**DESCRIPTION OF THE TASK:** The expected answer is the set of lines in the data below between the line holding "You are a GUI" and the line holding "Task: Click on the Members Directory", inclusive, written out exactly.

======== DATA SUPPLIED

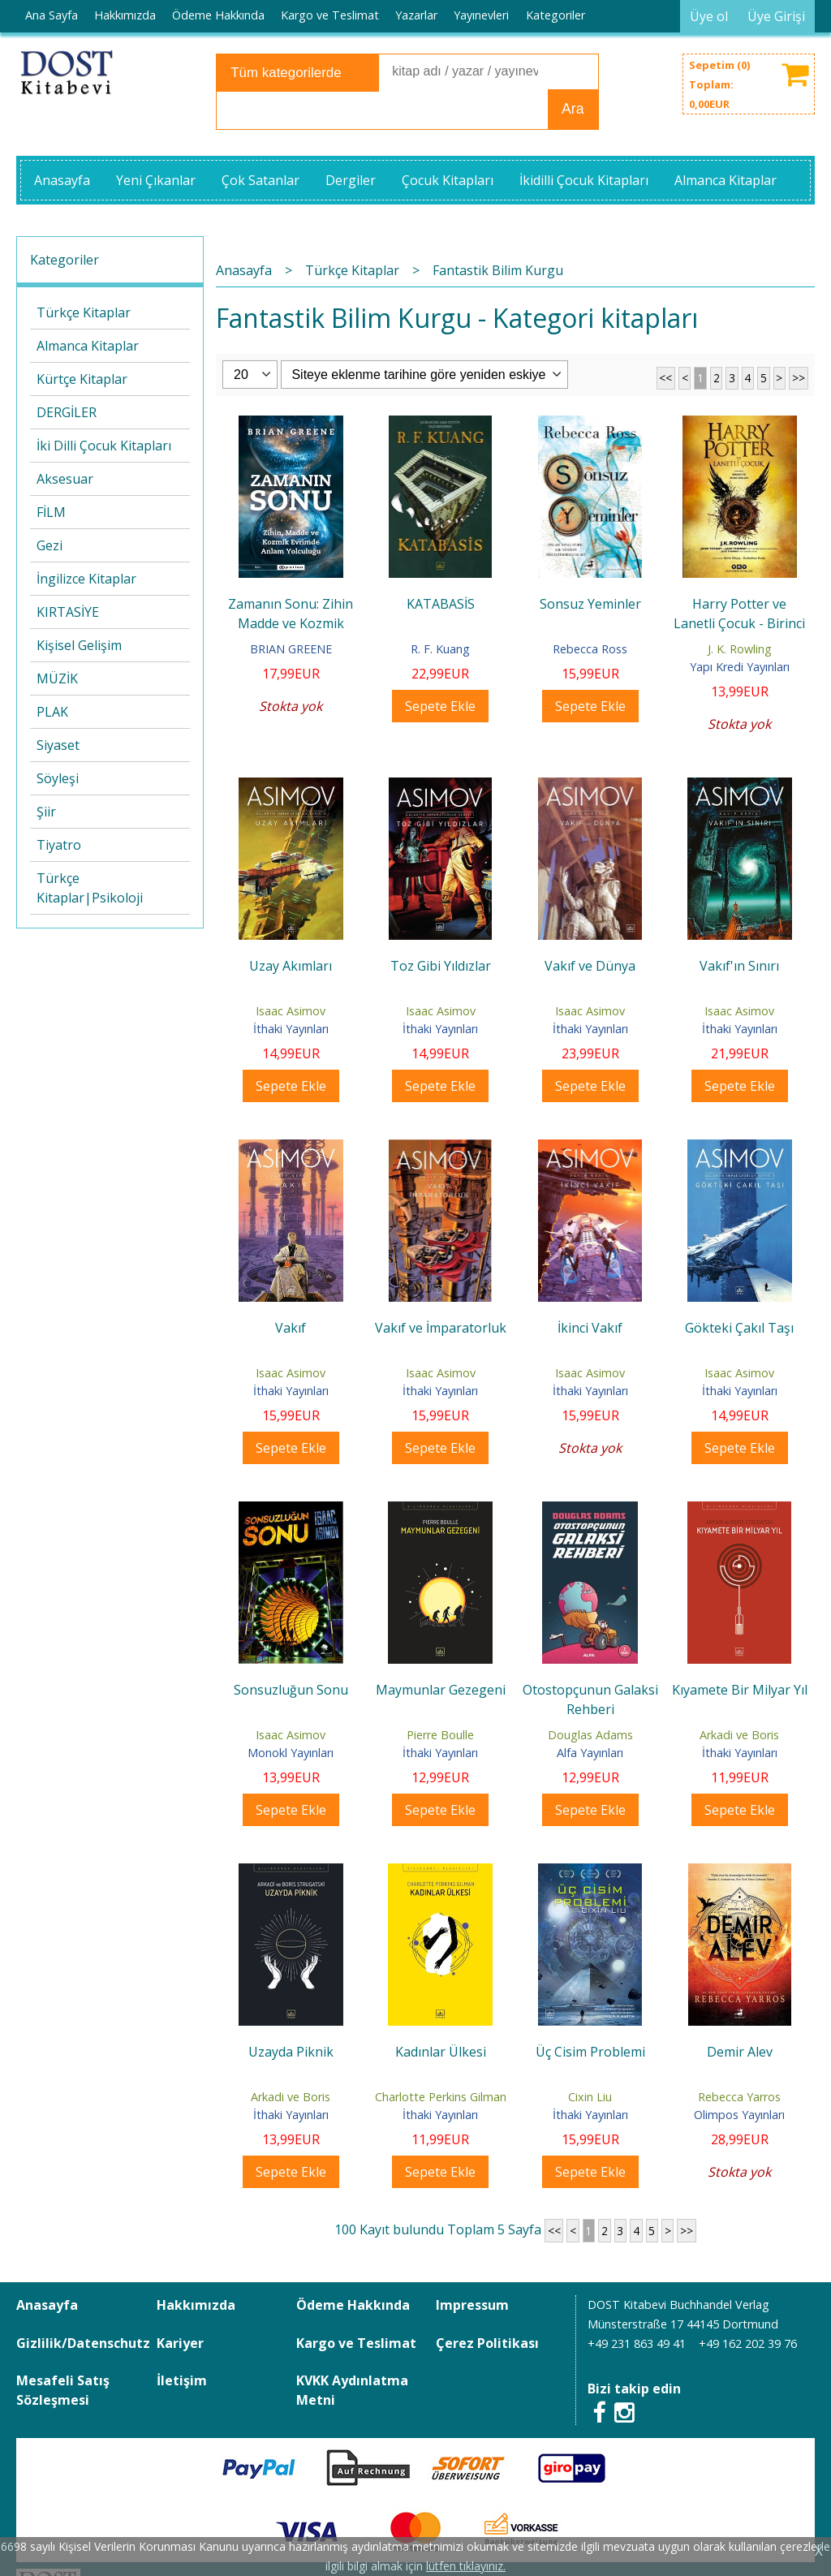 The image size is (831, 2576). What do you see at coordinates (440, 966) in the screenshot?
I see `Toz Gibi Yıldızlar` at bounding box center [440, 966].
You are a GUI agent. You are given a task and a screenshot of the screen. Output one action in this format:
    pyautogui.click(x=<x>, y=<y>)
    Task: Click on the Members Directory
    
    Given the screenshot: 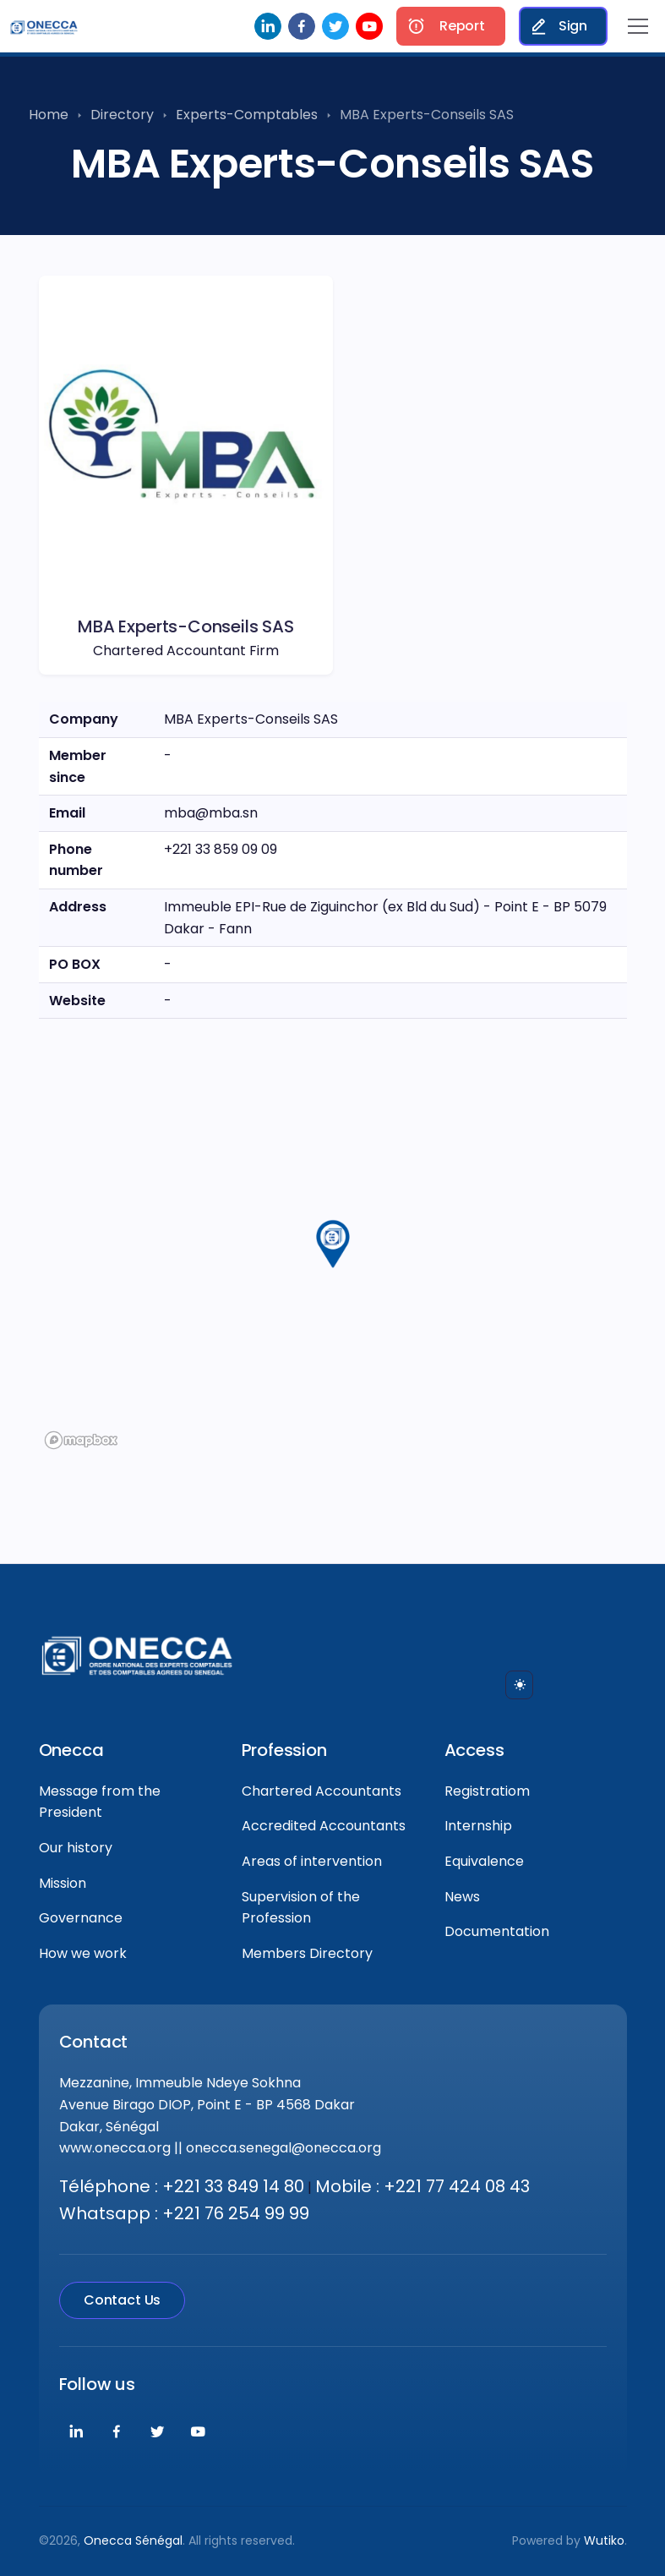 What is the action you would take?
    pyautogui.click(x=307, y=1953)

================

**EXPECTED OUTPUT:**
You are a GUI agent. You are given a task and a screenshot of the screen. Output one action in this format:
    pyautogui.click(x=<x>, y=<y>)
    Task: Click on the Members Directory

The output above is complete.